Core ambition: Tackling inequalities in health and care

Q6a. To what extent do you think our ambitions in the strategy will help to tackle inequalities?

There were 606 responses to this closed question in the online form. Just over half of these (306) either ‘mostly’ or ‘fully’ felt our strategy would help to tackle these inequalities (50%).

There was a more mixed response to this question as more respondents (61) selected ‘don’t know’ compared with the other options (10%), and 65 did not support the ambition at all (11%).

"For most of the services that CQC inspects, there is little choice for the service user. It shouldn't be a postcode lottery as to what standard of care you get. By addressing inequalities, service users should get good care regardless of who they are, what their differences are, and where they live. "


Q6b. Please give more details to explain why you chose this answer

We received 577 responses to the open question through all response channels. Many respondents supported the ambition and consider this a very important focus, particularly in light of the effects of the COVID-19 pandemic on some groups of people.

Respondents supported CQC being able to detect inequality by continuous, proactive monitoring of services and by engaging with people who use services from diverse backgrounds.

"The focus the entire strategy places on hearing from diverse populations and involving people is admirable and vital for tacking inequalities. However, to fully address inequalities, services would need to make financial investments... "

(person using services/public)

There were also some specific queries and concerns from the responses, including:

  • CQC is unlikely to be able to influence the wider determinants of inequality and there is no clear plan what our role would be

Our ambition focuses on reducing inequalities in health and care. Our core purpose is to make sure that everyone receives safe, high-quality care in whatever setting and wherever they live. This involves working with partners across health and social care to ensure that individual services and local system frameworks deliver good care for all people, including people in different equality groups, so they can:

  • access good quality care that meets their needs and preferences
  • have an equally good experience of care
  • have equally good outcomes from using care services.

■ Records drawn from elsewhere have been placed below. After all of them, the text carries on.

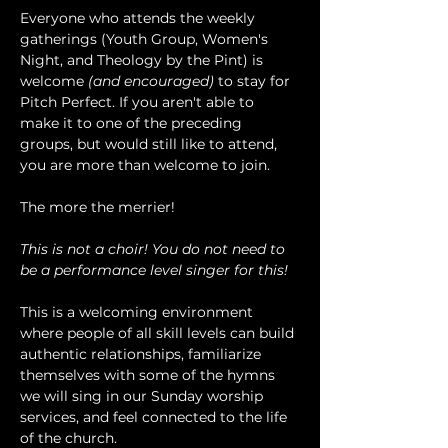
Everyone who attends the weekly 
gatherings (Youth Group, Women's 
Night, and Theology by the Pint) is 
welcome 
(and encouraged)
 to stay for 
Pitch Perfect. If you aren't able to 
make it to one of the preceding 
groups, but would still like to attend, 
you are more than welcome to join.
The more the merrier!
This is not a choir! You do not need to 
be a performance level singer for this!
This is a welcoming environment 
where people of all skill levels can build 
authentic relationships, familiarize 
themselves with some of the hymns 
we will sing in our Sunday worship 
services, and feel connected to the life 
of the church.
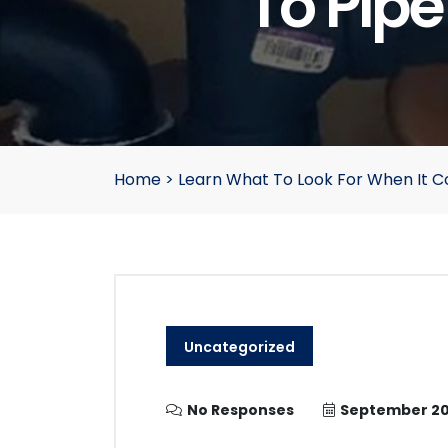
To Pip
Home
>
Learn What To Look For When It 
Uncategorized
No Responses
September 20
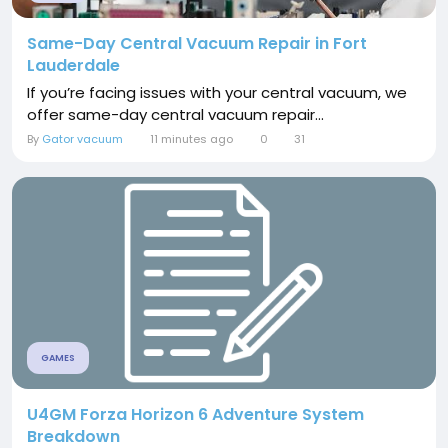
Same-Day Central Vacuum Repair in Fort
Lauderdale
If you’re facing issues with your central vacuum, we
offer same-day central vacuum repair...
By
Gator vacuum
11 minutes ago
0
31
GAMES
U4GM Forza Horizon 6 Adventure System
Breakdown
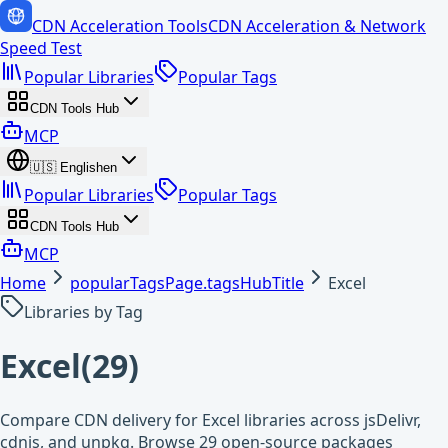
CDN Acceleration Tools
CDN Acceleration & Network
Speed Test
Popular Libraries
Popular Tags
CDN Tools Hub
MCP
🇺🇸
English
en
Popular Libraries
Popular Tags
CDN Tools Hub
MCP
Home
popularTagsPage.tagsHubTitle
Excel
Libraries by Tag
Excel
(
29
)
Compare CDN delivery for Excel libraries across jsDelivr,
cdnjs, and unpkg. Browse 29 open-source packages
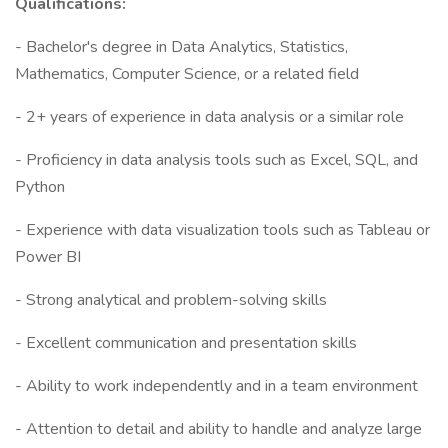
Qualifications:
- Bachelor's degree in Data Analytics, Statistics,
Mathematics, Computer Science, or a related field
- 2+ years of experience in data analysis or a similar role
- Proficiency in data analysis tools such as Excel, SQL, and
Python
- Experience with data visualization tools such as Tableau or
Power BI
- Strong analytical and problem-solving skills
- Excellent communication and presentation skills
- Ability to work independently and in a team environment
- Attention to detail and ability to handle and analyze large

We will ensure the evidence we gather and the way in which we assess and report on the provision of services specifically includes a focus on reducing inequalities such as in access to care and in people’s outcomes. Where possible, we will report back on progress for people with different equality characteristics and in different places. We will take action where we find services are not making improvements

We’ll focus on getting feedback from people who are most likely to have a poorer experience of care and who are less able to speak up about their care.

We’ll also work with strategic partners and other stakeholders to influence how local health and care systems develop and shape the wider factors that cause health inequalities beyond the health and social care system – such as poverty, educational opportunities, employment and environmental factors.

Our new Equality Objectives, to be published later in summer 2021, will provide further information about this.

Measuring the impact on equality

We produced a draft impact assessment to identify the opportunities and risks for promoting equality and human rights through our new strategy. We asked for views on:

We received 381 responses through all channels. Respondents supported the focus on equality and human rights. They felt it will help to reduce inequalities and the opportunities identified are a welcome development, particularly for minority groups that may be under-represented.

Some respondents felt the draft equality impact assessment was lacking in detail about what practical steps we would take as a result of the assessment.

As this was a draft impact assessment, we have considered feedback and made some changes. We will have more specific actions and in our Equality objectives, to be published in Summer 2021.